Dr. Williams is the chief of sleep medicine at the Womack Army Medical Center in Fort Bragg, North Carolina, and an assistant professor in the Department of Medicine at the Uniformed Services University in Bethesda, Maryland. Dr. Collen is a staff pulmonologist, intensivist, and sleep disorders physician at the San Antonio Military Medical Center in Fort Sam Houston, Texas, and an assistant professor in the Department of Medicine at the Uniformed Services University. Dr. Mysliwiec is chief of pulmonary, critical care, and sleep disorders in the Medical Specialties Clinic at the 121 Combat Support Hospital in Korea. Dr. Wickwire is an assistant professor for the departments of psychiatry and medicine at the University of Maryland School of Medicine in Baltimore. Ms. Ryan is a health strategist and lead communicator and Dr. Lim is a psychologist, both in the Office of the United States Army Surgeon General in Falls Church, Virginia.
Continuous positive airway pressure adherence is determined early (days to weeks), and initial use predicts long-term adherence.67-70 Patients are most likely to abandon therapy or fail to initiate therapy during this period. Given the potential adverse outcomes of comorbid mental illness and sleep disorders, including suicide, interventions should begin early.71 Continuous positive airway pressure devices with heated humidification, group education, peer success stories, and telephonic follow-up are all methods that improve adherence.72 There is conflicting evidence regarding the efficacy of nonbenzodiazepine sedative- hypnotics for improving diagnostic accuracy and CPAP adherence.73-76
Given this population’s high rate of comorbid insomnia, polypharmacy, and potentially pharmacotherapy refractory insomnia, the approach should be used cautiously in patients with PTSD OSA.77 Emerging efforts incorporate a biopsychosocial approach with an individualized focus on a patient’s unique barriers to adherence. Incorporating approaches such as motivational enhancement (for those ambivalent about change), educational approaches, and CBT may all be useful adjuncts.78-80
Ongoing VA trials have been designed to evaluate the impact of CPAP therapy on symptoms of PTSD and to compare CPAP and mandibular advancement devices with regards to efficacy in reducing the apneas and/or hypopneas per hour of sleep and improving symptoms.81,82
Discussion
Service members, like most adults, need about 8 hours of quality sleep per night to function at optimal levels and maximize operational readiness. The medical community is increasingly recognizing that sleep disturbances are inextricably linked to psychiatric disorders, particularly PTSD, depression, and anxiety.83,84 Balancing occupational performance and the demand of military missions with service member health remains a difficult leadership challenge.

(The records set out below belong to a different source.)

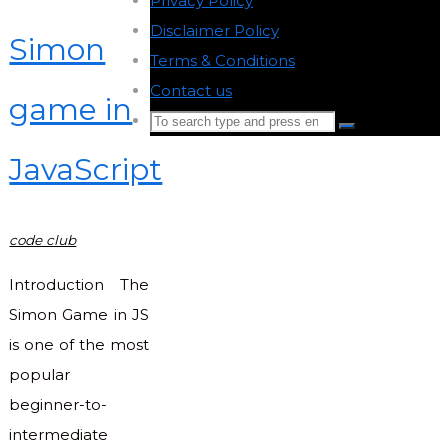
Privacy Policy
-
Disclaimer Policy
-
Simon
Terms & Conditions
-
Contact us
-
game in
Search
Search
for:
JavaScript
Back
to
Top
code club
Introduction The
Simon Game in JS
is one of the most
popular
beginner-to-
intermediate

Recent evidence suggests that disordered sleep may precede other PTSD symptom clusters.43,85 Sleep architecture in PTSD is disrupted, and abnormalities in both REM and non-REM sleep have been described.86,87 Insomnia not only is a component of depressive and anxiety disorders, but also impacts the course of disease severity.88 Sleep deprivation has been shown to be a risk factor for major depression in adolescents.89 In those with comorbid sleep problems, PTSD, and TBI, each disorder worsens QOL in an additive fashion.90
Severe mental illness impacts the military through a service member’s lost workdays, decreased productivity, impaired social relationships, and even suicide. Given that sleep quality is related to outcomes for patients with mental illnesses, access to medical professionals with specific training in sleep disorders becomes an integral part of a multidisciplinary approach to military health care. Encouragingly, treatment of insomnia and nightmares has been shown to improve PTSD symptom severity as well as headaches in veterans with mild TBI, even if neurologic deficits remain static.91 Similarly, treatment of insomnia is known to improve depressive symptoms in those with comorbid conditions.
Conclusion
The importance of sleep as a combat multiplier is increasingly recognized. The U.S. Army Surgeon General has acknowledged the interplay between inadequate sleep and impairments in other functional areas and placed specific emphasis on sleep as part of the Army Performance Triad. A core tenant of the Army Surgeon General’s message is that army medicine is on a mission to transform from a health care system to a system for health. The Army Wellness Centers, Army Medical Homes, Soldier-Centered Medical Homes, and embedded behavioral health are supporting the health of the force in these capacities. These functional areas treat behavioral health and sleep-related concerns across the continuum of disease from prevention, timely initial intervention once a condition has been identified, long-term treatment programs, and rehabilitative services.
Getting the proper quantity and quality of sleep, in addition to healthy activity and nutrition, increases readiness so that when called on to perform, soldiers are ready. A recent article by Wesensten and Balkin from the Walter Reed Army Institute of Research summarizes some guidelines for sleep from the Army Performance Triad Working Group to include sleep hygiene tips and judicious use of naps and caffeine.92 Efforts to improve soldier resiliency by improving sleep-related disorders have yet to be studied in a meaningful way, so additional research is needed to determine best practices and evidence-based guidelines.
Author disclosures The authors report no actual or potential conflicts of interest with regard to this article.